What you return should be the lines from the first line of the records below through the line holding "cnbcmedan.it.com", unchanged.
═══ Task inputs
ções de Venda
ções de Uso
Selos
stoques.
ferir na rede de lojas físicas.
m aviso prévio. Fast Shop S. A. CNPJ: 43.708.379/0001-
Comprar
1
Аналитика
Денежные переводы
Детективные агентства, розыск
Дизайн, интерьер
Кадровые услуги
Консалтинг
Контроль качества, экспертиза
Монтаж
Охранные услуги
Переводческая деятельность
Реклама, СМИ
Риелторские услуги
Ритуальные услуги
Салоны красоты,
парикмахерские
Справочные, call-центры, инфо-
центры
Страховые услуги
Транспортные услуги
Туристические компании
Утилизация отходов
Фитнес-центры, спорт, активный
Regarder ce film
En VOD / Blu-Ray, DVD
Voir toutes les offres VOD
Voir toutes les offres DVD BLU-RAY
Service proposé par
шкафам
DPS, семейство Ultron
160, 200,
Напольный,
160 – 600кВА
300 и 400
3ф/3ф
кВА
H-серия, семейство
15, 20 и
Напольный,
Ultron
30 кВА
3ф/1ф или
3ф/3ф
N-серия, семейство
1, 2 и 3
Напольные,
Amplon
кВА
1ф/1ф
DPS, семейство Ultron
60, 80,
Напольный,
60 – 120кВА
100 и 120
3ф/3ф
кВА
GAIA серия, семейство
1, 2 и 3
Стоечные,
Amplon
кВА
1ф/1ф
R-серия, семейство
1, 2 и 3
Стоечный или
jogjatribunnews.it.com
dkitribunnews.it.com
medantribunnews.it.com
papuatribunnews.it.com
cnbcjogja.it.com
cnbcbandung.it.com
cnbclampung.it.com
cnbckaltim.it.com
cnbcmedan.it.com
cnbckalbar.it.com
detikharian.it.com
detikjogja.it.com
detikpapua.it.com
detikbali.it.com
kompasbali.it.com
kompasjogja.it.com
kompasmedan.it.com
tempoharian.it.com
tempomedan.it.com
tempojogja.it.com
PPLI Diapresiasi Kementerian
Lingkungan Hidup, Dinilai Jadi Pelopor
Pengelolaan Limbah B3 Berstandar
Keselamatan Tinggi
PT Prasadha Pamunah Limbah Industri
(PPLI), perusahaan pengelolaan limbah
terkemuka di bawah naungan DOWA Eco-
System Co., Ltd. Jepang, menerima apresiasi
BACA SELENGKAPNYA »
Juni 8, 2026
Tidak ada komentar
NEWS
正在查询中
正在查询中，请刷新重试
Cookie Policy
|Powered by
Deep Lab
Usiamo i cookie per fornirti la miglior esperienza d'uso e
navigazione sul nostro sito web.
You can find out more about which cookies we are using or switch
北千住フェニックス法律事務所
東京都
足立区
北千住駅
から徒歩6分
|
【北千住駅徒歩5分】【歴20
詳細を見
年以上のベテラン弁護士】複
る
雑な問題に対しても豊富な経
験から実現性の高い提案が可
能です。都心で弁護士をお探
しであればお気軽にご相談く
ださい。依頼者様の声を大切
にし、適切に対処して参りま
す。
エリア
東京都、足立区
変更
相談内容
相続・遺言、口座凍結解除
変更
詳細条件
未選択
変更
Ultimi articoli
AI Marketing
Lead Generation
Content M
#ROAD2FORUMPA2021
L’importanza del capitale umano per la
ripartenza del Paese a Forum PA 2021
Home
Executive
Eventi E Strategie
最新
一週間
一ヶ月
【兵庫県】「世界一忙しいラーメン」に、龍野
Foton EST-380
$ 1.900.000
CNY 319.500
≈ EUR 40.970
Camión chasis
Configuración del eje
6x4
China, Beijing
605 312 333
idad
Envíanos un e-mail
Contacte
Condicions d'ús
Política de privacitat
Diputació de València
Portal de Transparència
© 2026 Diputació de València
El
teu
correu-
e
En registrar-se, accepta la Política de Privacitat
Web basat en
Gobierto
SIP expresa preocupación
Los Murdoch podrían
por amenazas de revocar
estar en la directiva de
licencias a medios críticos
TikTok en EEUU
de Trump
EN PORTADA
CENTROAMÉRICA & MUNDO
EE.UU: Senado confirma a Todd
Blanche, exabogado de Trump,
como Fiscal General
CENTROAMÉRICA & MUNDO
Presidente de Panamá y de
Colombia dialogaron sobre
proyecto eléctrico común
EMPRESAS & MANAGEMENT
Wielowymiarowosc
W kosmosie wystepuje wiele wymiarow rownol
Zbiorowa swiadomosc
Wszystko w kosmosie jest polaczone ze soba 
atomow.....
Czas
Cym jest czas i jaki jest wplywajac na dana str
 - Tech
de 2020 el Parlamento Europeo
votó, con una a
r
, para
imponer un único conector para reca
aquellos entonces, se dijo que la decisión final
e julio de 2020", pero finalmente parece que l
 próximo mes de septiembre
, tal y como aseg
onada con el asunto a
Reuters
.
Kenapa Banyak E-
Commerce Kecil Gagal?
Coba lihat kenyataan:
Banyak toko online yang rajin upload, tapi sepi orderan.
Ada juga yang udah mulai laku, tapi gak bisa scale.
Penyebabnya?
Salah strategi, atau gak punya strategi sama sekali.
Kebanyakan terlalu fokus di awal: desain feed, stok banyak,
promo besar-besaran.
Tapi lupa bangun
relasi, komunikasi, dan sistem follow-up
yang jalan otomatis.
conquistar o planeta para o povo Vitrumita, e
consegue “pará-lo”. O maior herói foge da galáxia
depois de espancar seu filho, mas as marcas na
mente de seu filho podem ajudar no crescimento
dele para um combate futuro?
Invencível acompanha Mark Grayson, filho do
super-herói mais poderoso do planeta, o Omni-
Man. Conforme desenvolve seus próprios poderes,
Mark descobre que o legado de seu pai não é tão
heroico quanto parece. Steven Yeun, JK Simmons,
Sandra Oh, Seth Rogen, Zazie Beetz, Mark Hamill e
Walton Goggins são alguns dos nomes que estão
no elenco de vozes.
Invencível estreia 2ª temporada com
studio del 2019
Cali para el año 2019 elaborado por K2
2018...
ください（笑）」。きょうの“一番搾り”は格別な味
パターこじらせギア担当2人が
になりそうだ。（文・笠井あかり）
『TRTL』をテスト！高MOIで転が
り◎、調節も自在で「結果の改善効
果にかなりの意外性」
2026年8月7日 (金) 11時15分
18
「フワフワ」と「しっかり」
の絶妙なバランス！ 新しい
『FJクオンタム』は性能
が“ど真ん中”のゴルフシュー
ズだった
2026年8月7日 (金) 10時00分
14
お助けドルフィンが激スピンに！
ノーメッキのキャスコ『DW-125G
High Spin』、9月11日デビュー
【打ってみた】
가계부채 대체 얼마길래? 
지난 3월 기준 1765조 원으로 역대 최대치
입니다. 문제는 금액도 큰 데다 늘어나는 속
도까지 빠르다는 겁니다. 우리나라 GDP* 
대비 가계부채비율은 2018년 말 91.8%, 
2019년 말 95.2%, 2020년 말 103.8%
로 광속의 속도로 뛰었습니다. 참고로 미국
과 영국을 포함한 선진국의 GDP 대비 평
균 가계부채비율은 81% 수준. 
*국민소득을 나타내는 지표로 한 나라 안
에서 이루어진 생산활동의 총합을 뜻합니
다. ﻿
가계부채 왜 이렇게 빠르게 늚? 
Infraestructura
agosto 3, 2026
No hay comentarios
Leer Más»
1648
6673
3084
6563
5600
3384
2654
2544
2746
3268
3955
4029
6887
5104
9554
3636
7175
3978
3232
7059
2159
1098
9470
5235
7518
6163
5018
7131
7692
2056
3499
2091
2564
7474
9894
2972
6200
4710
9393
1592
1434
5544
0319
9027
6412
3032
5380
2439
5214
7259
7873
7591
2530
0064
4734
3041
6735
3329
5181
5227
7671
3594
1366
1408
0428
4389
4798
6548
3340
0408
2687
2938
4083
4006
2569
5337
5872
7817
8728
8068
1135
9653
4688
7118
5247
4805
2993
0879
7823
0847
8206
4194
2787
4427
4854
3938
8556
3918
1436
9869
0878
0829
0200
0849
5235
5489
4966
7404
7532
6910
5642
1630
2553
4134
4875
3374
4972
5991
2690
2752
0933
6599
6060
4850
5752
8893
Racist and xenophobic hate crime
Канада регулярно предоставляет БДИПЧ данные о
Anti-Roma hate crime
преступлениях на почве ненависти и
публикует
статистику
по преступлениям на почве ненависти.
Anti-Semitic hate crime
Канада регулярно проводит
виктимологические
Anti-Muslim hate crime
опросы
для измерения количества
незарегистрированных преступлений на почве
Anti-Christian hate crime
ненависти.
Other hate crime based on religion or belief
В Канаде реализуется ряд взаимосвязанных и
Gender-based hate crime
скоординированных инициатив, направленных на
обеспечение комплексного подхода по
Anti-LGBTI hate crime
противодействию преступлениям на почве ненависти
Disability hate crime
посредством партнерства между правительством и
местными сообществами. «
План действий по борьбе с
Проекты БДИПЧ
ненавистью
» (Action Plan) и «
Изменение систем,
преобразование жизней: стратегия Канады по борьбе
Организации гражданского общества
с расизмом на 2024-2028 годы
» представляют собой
══════
(Response to the exercise):
ções de Venda
ções de Uso
Selos
stoques.
ferir na rede de lojas físicas.
m aviso prévio. Fast Shop S. A. CNPJ: 43.708.379/0001-
Comprar
1
Аналитика
Денежные переводы
Детективные агентства, розыск
Дизайн, интерьер
Кадровые услуги
Консалтинг
Контроль качества, экспертиза
Монтаж
Охранные услуги
Переводческая деятельность
Реклама, СМИ
Риелторские услуги
Ритуальные услуги
Салоны красоты,
парикмахерские
Справочные, call-центры, инфо-
центры
Страховые услуги
Транспортные услуги
Туристические компании
Утилизация отходов
Фитнес-центры, спорт, активный
Regarder ce film
En VOD / Blu-Ray, DVD
Voir toutes les offres VOD
Voir toutes les offres DVD BLU-RAY
Service proposé par
шкафам
DPS, семейство Ultron
160, 200,
Напольный,
160 – 600кВА
300 и 400
3ф/3ф
кВА
H-серия, семейство
15, 20 и
Напольный,
Ultron
30 кВА
3ф/1ф или
3ф/3ф
N-серия, семейство
1, 2 и 3
Напольные,
Amplon
кВА
1ф/1ф
DPS, семейство Ultron
60, 80,
Напольный,
60 – 120кВА
100 и 120
3ф/3ф
кВА
GAIA серия, семейство
1, 2 и 3
Стоечные,
Amplon
кВА
1ф/1ф
R-серия, семейство
1, 2 и 3
Стоечный или
jogjatribunnews.it.com
dkitribunnews.it.com
medantribunnews.it.com
papuatribunnews.it.com
cnbcjogja.it.com
cnbcbandung.it.com
cnbclampung.it.com
cnbckaltim.it.com
cnbcmedan.it.com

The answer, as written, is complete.